Saved entries
━━━━━━━━━━━━━━━━
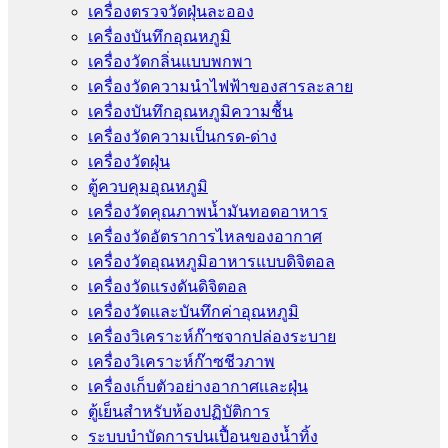
เครื่องตรวจวัดฝุ่นละออง
เครื่องบันทึกอุณหภูมิ
เครื่องวัดกลิ่นแบบพกพา
เครื่องวัดความนําไฟฟ้าของสารละลาย
เครื่องบันทึกอุณหภูมิความชื้น
เครื่องวัดความเป็นกรด-ด่าง
เครื่องวัดฝุ่น
ตู้ควบคุมอุณหภูมิ
เครื่องวัดคุณภาพน้ำมันทอดอาหาร
เครื่องวัดอัตราการไหลของอากาศ
เครื่องวัดอุณหภูมิอาหารแบบดิจิตอล
เครื่องวัดแรงดันดิจิตอล
เครื่องวัดและบันทึกค่าอุณหภูมิ
เครื่องวิเคราะห์ก๊าซจากปล่องระบาย
เครื่องวิเคราะห์ก๊าซชีวภาพ
เครื่องเก็บตัวอย่างอากาศเเละฝุ่น
ตู้เย็นสำหรับห้องปฏิบัติการ
ระบบบำบัดการปนเปื้อนของน้ำทิ้ง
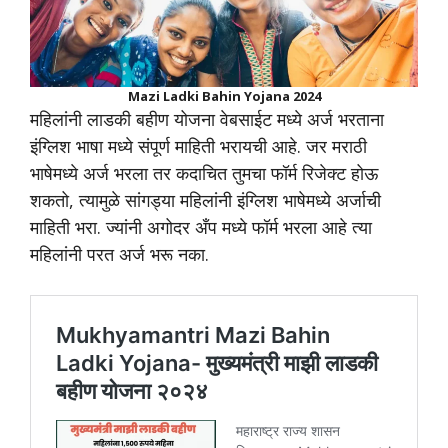
Mazi Ladki Bahin Yojana 2024
महिलांनी लाडकी बहीण योजना वेबसाईट मध्ये अर्ज भरताना
इंग्लिश भाषा मध्ये संपूर्ण माहिती भरायची आहे. जर मराठी
भाषेमध्ये अर्ज भरला तर कदाचित तुमचा फॉर्म रिजेक्ट होऊ
शकतो, त्यामुळे सांगड्या महिलांनी इंग्लिश भाषेमध्ये अर्जाची
माहिती भरा. ज्यांनी अगोदर अँप मध्ये फॉर्म भरला आहे त्या
महिलांनी परत अर्ज भरू नका.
━━━━━━━━━━━━━━━━
» What you should do
Print the entries above exactly, taking out only the pictures.

» Exercise solution
เครื่องตรวจวัดฝุ่นละออง
เครื่องบันทึกอุณหภูมิ
เครื่องวัดกลิ่นแบบพกพา
เครื่องวัดความนําไฟฟ้าของสารละลาย
เครื่องบันทึกอุณหภูมิความชื้น
เครื่องวัดความเป็นกรด-ด่าง
เครื่องวัดฝุ่น
ตู้ควบคุมอุณหภูมิ
เครื่องวัดคุณภาพน้ำมันทอดอาหาร
เครื่องวัดอัตราการไหลของอากาศ
เครื่องวัดอุณหภูมิอาหารแบบดิจิตอล
เครื่องวัดแรงดันดิจิตอล
เครื่องวัดและบันทึกค่าอุณหภูมิ
เครื่องวิเคราะห์ก๊าซจากปล่องระบาย
เครื่องวิเคราะห์ก๊าซชีวภาพ
เครื่องเก็บตัวอย่างอากาศเเละฝุ่น
ตู้เย็นสำหรับห้องปฏิบัติการ
ระบบบำบัดการปนเปื้อนของน้ำทิ้ง
Mazi Ladki Bahin Yojana 2024
महिलांनी लाडकी बहीण योजना वेबसाईट मध्ये अर्ज भरताना
इंग्लिश भाषा मध्ये संपूर्ण माहिती भरायची आहे. जर मराठी
भाषेमध्ये अर्ज भरला तर कदाचित तुमचा फॉर्म रिजेक्ट होऊ
शकतो, त्यामुळे सांगड्या महिलांनी इंग्लिश भाषेमध्ये अर्जाची
माहिती भरा. ज्यांनी अगोदर अँप मध्ये फॉर्म भरला आहे त्या
महिलांनी परत अर्ज भरू नका.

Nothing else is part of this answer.